Why ChatGPT is a red herring for content marketers

Jo-ann Fortune

Head of Content

Is ChatGPT a red herring?

Imagine the hours saved by a chatbot that can write anything. That can answer anything!

Sounds like an AI dream for marketers looking to cut costs. And a nightmare for content professionals who’ve spent their careers honing and adapting their craft.

But if you’re here for the drama, I’m going to disappoint. As a content marketer, a lack of writers and ideas isn’t what keeps me up at night. Focusing on these is more of a red herring than silver bullet – distracting from the bigger, more structural dramas that deserve our energy.

It can write anything! 

That’s impressive. But it’s never been an issue finding writers. The difficulty is finding good ones.

“It’s like when your child does a drawing,” an SEO Director playfully described ChatGPT’s output to me recently, while discussing its pros and cons. “You’re proud of them, but you’re not going to frame it and put it up on your bathroom wall.”

As content guardians, we can’t risk brand reputation (and our own) on immaturity. We look for writers who:

Know their subject area, audiences and nuances within them. Who get the differences between local markets, and stages of a customer’s journey.

Understand how to write for different digital channels – the language, structure and tone considerations for each.  

In editorial, can research topics thoroughly and bring original thought. In technical copywriting, can make dry subjects clear and engaging. 

Are the type of human who can deal with difficult topics sensitively and engage through expertise and vulnerability. 

One of the reasons clients struggle to bring content operations completely in house is that it’s unlikely one person will be able to tick all of these boxes. 

To create a fully-formed content programme, you need a network of writers, editors, subject specialists and real people, willing to share their stories. Trying to create this in a permanent internal team can become a false economy that sees senior stakeholders become disillusioned with the return on content investment.

AI in edit

To test its chops, I prompted ChatGPT to write me a handful of guides on medical topics.
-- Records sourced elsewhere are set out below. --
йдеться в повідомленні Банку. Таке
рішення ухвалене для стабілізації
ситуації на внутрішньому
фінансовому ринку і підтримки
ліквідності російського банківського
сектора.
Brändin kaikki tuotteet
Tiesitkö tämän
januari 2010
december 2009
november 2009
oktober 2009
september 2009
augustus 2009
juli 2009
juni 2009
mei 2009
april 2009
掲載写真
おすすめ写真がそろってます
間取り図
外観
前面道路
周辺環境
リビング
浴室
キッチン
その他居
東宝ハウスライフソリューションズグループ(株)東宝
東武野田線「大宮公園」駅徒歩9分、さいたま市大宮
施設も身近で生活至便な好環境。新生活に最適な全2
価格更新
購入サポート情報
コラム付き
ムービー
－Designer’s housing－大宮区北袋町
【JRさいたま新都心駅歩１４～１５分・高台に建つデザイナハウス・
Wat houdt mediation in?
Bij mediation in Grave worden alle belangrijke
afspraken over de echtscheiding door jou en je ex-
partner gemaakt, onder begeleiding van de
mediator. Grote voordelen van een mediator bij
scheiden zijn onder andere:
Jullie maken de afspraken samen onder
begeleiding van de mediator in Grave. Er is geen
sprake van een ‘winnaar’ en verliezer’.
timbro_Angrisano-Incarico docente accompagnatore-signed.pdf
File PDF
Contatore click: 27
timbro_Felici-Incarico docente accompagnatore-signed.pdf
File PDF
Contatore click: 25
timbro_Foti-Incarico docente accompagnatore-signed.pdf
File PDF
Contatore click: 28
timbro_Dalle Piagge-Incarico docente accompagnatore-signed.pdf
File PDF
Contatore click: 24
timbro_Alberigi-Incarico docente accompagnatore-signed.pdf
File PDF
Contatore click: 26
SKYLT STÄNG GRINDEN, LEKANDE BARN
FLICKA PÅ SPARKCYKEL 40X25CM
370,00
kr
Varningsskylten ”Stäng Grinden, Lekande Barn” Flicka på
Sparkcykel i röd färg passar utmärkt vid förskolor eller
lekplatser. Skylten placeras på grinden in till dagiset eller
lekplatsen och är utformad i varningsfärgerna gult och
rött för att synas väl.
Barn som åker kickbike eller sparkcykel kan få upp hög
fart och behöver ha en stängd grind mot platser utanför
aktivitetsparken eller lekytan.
Then I noted edits I’d raise if working with a writer who could make a cuppa in the office round. 

The main red marks came from the generality of the guidance it churned out, which won’t cut it for search algorithms that (based on user needs) emphasise the importance of experience, expertise, authority and trust for sensitive topics. 

While AI models could be used as a starting point to summarise source material in a digestible way, there will always need to be a next-step layer of unique experiences and expertise to build trust.

Then there’s the structural issues. While there’s nothing wrong with opening a sentence with “it’s important to”, it’s a problem to start every other sentence this way. Good writers consider the context of their subject and impact of their words on the audience and use repetition sparingly and strategically. 

Imagine being newly diagnosed and overwhelmed. Emphasising every sentence as important could exacerbate anxiety, lessen the power of key points and make it difficult to keep track of where you are when scanning.

Starting with a declarative rather than imperative also means it takes longer to get to the point. It’s less direct than simply giving instructions, “find a support group”, and less compelling than leading with the benefit of doing so, “it could help you feel less alone to find a support group”.  

Writers will always need experienced editors to refine the content, structure and tone of their work, as well as to fact-check and proof. AI-written content even more so – there’s no cost saving there. Editors also guard a brief and translate vague client feedback into actionable amends. It’s a human-to-human job. 

You can ask it anything!

Granted, ChatGPT can be used as a starting point for source material. But first you need to know what you’re looking for, as it can only draw from what’s already out there.

You need people for original ideas and AI can’t replace a strategist who shapes why and how these are generated. It can’t build the support structures to activate them: defining content and channel purpose, testing strategies, filters to prioritise the best ideas, controlled vocab and content design systems. And it definitely can’t play diplomat between individuals who have subjective opinions on which ideas are best and most pressing.

Of course, AI is only as intelligent as you can teach it to be. And there’s a fair bit of lesson prep before you can ask it to consistently create relevant, on-brand prose.

You can cover a topic by multiple angles, for multiple audiences. How you identify and choose which makes the difference between helpful and irrelevant content. 

Then you need to get AI writing in your brand voice. To do this you could, in theory, feed it your ToV docs or let it learn patterns from your existing content. But this relies on you having so thoroughly defined and implemented the character, construction and style of your voice – for different contexts – that a language model could pick it up.

The fact is that these content foundations are usually shaky at best – often non-existent. It’s here where the real work lies. 

But we can use it for something, right?

Absolutely – metadata. A grey area between SEO and Content, it’s no one’s favourite task at scale. If we book-end with clear inputs and edits, here we could put ChatGPT to work.

As content professionals, we can’t afford to assume. Yet that’s all AI can do. Assuming we just need more, cheaper, easier words is a distracting oversimplification when dealing with the intricacies of human connection.